One of her directors, Peter Bogdanovich said “People disliked her for being successful and beautiful and not apologizing for it. She was sexy and striking and smart, and it was a little bit too much for people. A lot of men were threatened.” (Source unknown.)
Raquel Welch has said she was more intimidated by her image than anyone else:
“I mean, there’s a tremendous loss of self, because you really are in a job where this image has been created…
“I like beautiful people, I like beautiful things, I like beautiful poems… but things aren’t beautiful without substance.

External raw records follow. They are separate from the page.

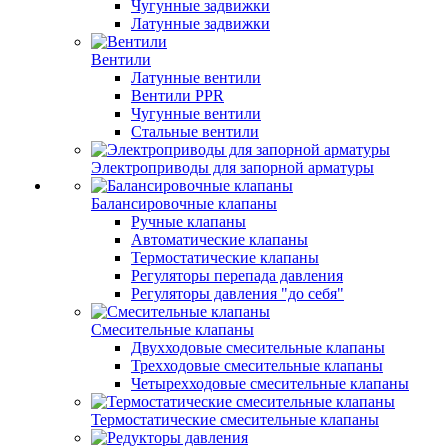
Чугунные задвижки
Латунные задвижки
Вентили
Латунные вентили
Вентили PPR
Чугунные вентили
Стальные вентили
Электроприводы для запорной арматуры
Балансировочные клапаны
Ручные клапаны
Автоматические клапаны
Термостатические клапаны
Регуляторы перепада давления
Регуляторы давления "до себя"
Смесительные клапаны
Двухходовые смесительные клапаны
Трехходовые смесительные клапаны
Четырехходовые смесительные клапаны
Термостатические смесительные клапаны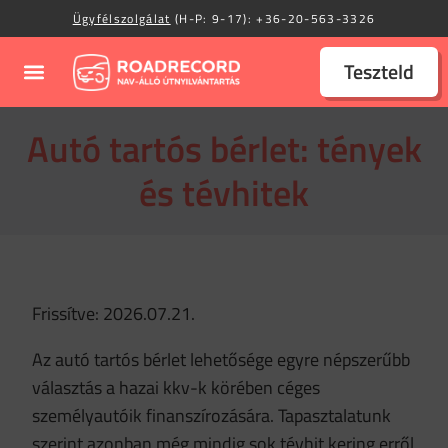
Ügyfélszolgálat
(H-P: 9-17):
+36-20-563-3326
Teszteld
Autó tartós bérlet: tények
és tévhitek
Frissítve: 2026.07.21.
Az autó tartós bérlet lehetősége egyre népszerűbb
választás a hazai kkv-k körében céges
személyautóik finanszírozására. Tapasztalatunk
szerint azonban még mindig sok tévhit kering erről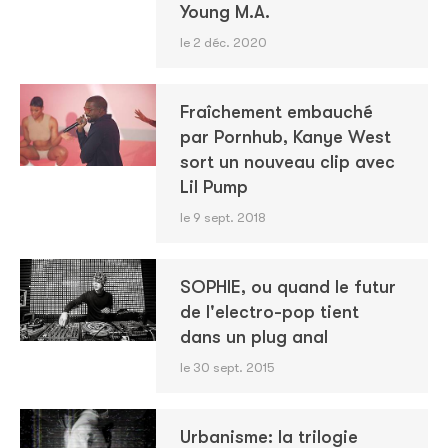
Young M.A.
le 2 déc. 2020
Fraîchement embauché
par Pornhub, Kanye West
sort un nouveau clip avec
Lil Pump
le 9 sept. 2018
SOPHIE, ou quand le futur
de l'electro-pop tient
dans un plug anal
le 30 sept. 2015
Urbanisme: la trilogie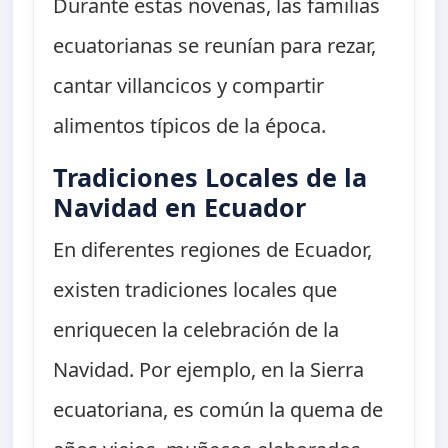
Durante estas novenas, las familias
ecuatorianas se reunían para rezar,
cantar villancicos y compartir
alimentos típicos de la época.
Tradiciones Locales de la
Navidad en Ecuador
En diferentes regiones de Ecuador,
existen tradiciones locales que
enriquecen la celebración de la
Navidad. Por ejemplo, en la Sierra
ecuatoriana, es común la quema de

“It’s like a plastic flower; it looks so attractive and you want to take in the fragrance, but then you go to inhale and you suddenly realize there’s nothing there.
“And I felt like I was getting into that, that I was sort of in danger of having that happen to me. Because I think I soaked in too much the way that people were objectifying me, and the more that they did, the more I did.”
[From article Raquel Welch: The Goddess Factor.]
Charlize Theron once noted the mythology is “just utter nonsense – this ideology that women who are pretty don’t feel, don’t have pain, or don’t understand human conflict, because everything’s just so dandy for them.”
The pursuit of stereotypical beauty through makeup and cosmetic surgery can tend to homogenize rather than allow for individuality.
Jane Fonda was the new “face” of L’Oreal at age 68 in 2006 and said, “I’m going to try and organize other women in my profession and my friends to say no to the duck lips and getting rid of the wrinkles.
“I’ve just traveled through Sweden and Finland, looking at faces that were real… as opposed to, in Hollywood, (where) everybody is starting to look alike.”
In later years, though, she talked about having some cosmetic surgery.
Julie Taymor directed Salma Hayek in Frida (2002) and said,
“It can be difficult for a beautiful woman like Salma to find artistically challenging roles; so much attention is paid to all their facial expressions, and they keep seeing themselves all the time.”
Diane Lane once commented that she is “starting to become more and more of an actress as the youth and glamour aspects become less important to me. I can finally branch out.”
Viola Davis points out there may be discrimination based on appearance for many women actors:
“With white women, there are different kinds of beauty. You have the pre-Raphaelite beauty, then you have the girl next door, then you have the geek princess like Janeane Garofalo.
“So you have them playing the different kinds of roles.
“With black women, you’re either beautiful or you’re not. I’m not even just talking pretty. If you’re not a classical beauty, you’re nothing.”
[Los Angeles Times December 1 2002.]
Quotes on her imdb page include these:
“The thing about the African-American community compared with the white community is, we are more concerned with image and message than execution.
“I don’t play roles that are necessarily attractive or portray a positive image. They are well-rounded characters. When you squelch excellence to put out a message it’s like passing the baton and seeing it drop.”